- [What the exercise asks]
Go through the records below and count every line containing "Blank". Reply with the count alone.

- [Entries supplied]
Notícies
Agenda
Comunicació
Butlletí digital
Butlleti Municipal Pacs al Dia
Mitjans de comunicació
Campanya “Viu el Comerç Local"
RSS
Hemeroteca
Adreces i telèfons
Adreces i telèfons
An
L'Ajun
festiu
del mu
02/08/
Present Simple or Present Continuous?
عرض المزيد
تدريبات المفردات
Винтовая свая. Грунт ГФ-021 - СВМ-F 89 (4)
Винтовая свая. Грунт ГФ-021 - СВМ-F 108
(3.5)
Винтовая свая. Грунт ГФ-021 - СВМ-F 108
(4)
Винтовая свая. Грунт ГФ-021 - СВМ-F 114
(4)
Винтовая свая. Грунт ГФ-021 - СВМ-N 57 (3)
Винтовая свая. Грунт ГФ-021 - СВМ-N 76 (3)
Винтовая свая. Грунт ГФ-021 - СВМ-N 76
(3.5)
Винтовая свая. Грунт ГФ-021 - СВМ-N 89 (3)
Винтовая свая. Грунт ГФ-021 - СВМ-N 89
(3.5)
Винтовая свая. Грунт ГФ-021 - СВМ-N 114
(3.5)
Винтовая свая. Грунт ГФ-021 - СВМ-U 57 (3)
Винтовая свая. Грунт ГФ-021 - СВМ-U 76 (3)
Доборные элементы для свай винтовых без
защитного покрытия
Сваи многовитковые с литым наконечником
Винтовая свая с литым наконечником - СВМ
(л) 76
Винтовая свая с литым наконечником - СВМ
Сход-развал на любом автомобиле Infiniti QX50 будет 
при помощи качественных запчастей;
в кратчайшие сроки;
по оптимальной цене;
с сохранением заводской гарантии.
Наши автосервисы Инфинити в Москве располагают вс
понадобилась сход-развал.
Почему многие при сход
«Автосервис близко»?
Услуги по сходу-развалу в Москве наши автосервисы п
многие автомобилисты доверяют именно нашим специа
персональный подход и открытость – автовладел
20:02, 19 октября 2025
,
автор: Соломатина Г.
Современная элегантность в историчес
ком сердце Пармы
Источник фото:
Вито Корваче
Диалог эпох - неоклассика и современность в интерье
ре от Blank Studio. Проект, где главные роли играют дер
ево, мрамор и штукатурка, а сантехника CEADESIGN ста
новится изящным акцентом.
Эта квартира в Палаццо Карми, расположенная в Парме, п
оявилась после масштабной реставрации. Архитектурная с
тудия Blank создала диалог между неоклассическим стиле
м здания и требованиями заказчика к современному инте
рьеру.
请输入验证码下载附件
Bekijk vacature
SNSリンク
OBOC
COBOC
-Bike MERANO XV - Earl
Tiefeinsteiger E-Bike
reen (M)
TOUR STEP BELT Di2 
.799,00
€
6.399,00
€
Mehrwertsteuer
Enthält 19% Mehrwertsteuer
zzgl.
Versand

- [Exercise solution]
2